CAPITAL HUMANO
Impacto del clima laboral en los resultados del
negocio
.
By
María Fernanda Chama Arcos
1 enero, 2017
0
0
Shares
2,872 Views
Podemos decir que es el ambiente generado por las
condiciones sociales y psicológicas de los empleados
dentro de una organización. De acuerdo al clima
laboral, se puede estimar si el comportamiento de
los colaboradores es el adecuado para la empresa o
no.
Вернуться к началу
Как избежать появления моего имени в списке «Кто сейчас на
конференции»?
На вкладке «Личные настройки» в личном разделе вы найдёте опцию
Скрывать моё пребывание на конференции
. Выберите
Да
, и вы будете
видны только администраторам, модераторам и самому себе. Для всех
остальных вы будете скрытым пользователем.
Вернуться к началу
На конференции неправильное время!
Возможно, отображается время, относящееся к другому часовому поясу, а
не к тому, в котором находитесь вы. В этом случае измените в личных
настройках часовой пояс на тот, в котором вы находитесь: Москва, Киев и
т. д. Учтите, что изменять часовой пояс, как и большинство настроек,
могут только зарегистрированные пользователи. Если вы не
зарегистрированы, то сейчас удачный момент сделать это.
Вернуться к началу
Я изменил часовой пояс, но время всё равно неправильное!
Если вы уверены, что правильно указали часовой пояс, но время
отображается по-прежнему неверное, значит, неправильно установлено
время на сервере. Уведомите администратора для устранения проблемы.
_____
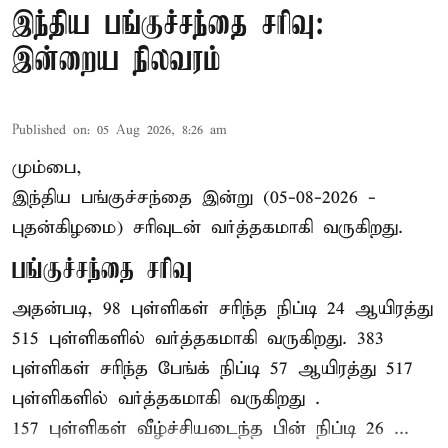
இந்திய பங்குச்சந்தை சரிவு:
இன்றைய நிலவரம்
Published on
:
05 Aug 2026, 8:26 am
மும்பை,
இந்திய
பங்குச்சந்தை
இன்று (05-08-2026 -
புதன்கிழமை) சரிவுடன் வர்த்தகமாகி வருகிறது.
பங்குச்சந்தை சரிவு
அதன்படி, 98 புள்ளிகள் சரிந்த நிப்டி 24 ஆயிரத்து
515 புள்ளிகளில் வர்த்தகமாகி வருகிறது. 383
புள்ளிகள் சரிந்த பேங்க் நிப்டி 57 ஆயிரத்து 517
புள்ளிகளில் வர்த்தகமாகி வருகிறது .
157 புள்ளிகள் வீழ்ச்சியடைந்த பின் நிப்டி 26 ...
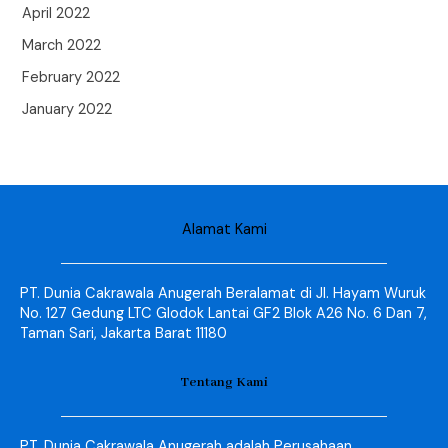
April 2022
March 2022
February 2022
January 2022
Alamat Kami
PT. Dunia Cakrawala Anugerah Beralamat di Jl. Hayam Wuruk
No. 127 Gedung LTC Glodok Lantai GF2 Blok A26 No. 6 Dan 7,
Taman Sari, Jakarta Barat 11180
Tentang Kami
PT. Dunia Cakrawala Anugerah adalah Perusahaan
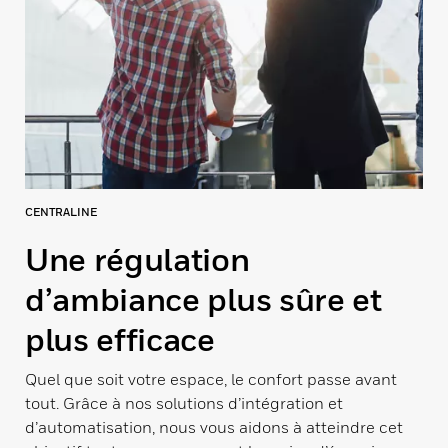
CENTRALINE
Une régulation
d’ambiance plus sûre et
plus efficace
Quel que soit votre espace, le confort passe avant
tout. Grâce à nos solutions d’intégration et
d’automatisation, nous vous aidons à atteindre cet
_____
WHAT THE TASK REQUIRES> Go through the listing above and write out exactly the lines starting with the one holding "d’ambiance plus sûre et" and running through the one holding "d’automatisation, nous vous", ends included, and no others.

TASK SOLUTION>
d’ambiance plus sûre et
plus efficace
Quel que soit votre espace, le confort passe avant
tout. Grâce à nos solutions d’intégration et
d’automatisation, nous vous aidons à atteindre cet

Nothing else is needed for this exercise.